Profitant de cette opportunité, Baltazar se leva et se mit à courir vers le corps inanimé de Liosan Ferl. Ozanne jura en voyant la lâcheté de ce démon. Le maître Onur sortit des gravats en criant férocement :

- Attrapez cette traîtresse !

Des apprentis esquivèrent les coups violents des prédateurs qui affluaient en nombre. Edgar s’empara de l’épée des sacrifices et chuchota à l’oreille de sa sœur :

- Ozanne, tu as hérité de la cervelle de notre mère pour t’attirer des ennuis qu’importe la situation. J’ai promis de vous protéger auprès de père. Je la tiendrais. Si ce démon te permet de t’enfuir, rejoins-le ! Je te couvrirais comme je le peux…

Ozanne se mordit les lèvres. Son frère n’était pas au courant des dégâts, de la catastrophe qu’elle avait provoquée. Elle voulut ripostait, mais le sol trembla sous elle. Agatha venait de reprendre ses forces et plaquait férocement Hermine au sol. Pourtant la lame des sacrifices aurait dû l’affaiblir au point que le dévoreur de démon en aurait pris le dessus. Elle avait peut-être encore une chance. Les yeux bleus d’Ozanne s’écarquillèrent, soudainement. Hermine avait disparu du paysage. Les immenses lianes fourmillaient sur le sol, là où elle se trouvait auparavant.

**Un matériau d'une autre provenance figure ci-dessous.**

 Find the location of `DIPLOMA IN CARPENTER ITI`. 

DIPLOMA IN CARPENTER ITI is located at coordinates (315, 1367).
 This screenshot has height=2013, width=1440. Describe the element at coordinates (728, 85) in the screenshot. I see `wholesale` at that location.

- Que…, bredouilla Ozanne.

- Cours ! la coupa son frère.

Les apprentis arrivèrent, arc et couteau en main. La jeune fille se leva et courut le plus vite possible. Elle vit Baltazar se figeai en regardant vers elle. L’aventurière cria de l’attendre. Celui-ci se montra embarrassé en voyant ses poursuivants. Une flèche atterrit à quelques mètres d’elle. Heureusement, les apprentis n’étaient pas des guerriers aguerris. Elle serpenta pour esquiver les projectiles et les racines qui tentaient de lui attraper les mollets. La jeune fille dérapa plusieurs fois sur le sol. Elle fixait le corps étalé du banquier. Baltazar tournait autour d’impatience. Ozanne osa jeter un regard derrière son épaule. Elle vit qu’Edgar s’était éloigné et tiré sur les apprentis, la lame des sacrifices à l’abri dans son fourreau. L’aventurière serra les dents en voyant qu’un Hui, les talonnés non loin. Ne regardant plus le sol, elle se prit le pied dans un caillou, et se réceptionna brutalement.

Ses oreilles se mirent à siffler. L’air glacial et enragé du Dédale s’était volatilisé. Le sol lui brûlait sous son corps. Ozanne se retourna et observa le ciel empli de nuage sombre, effrayant.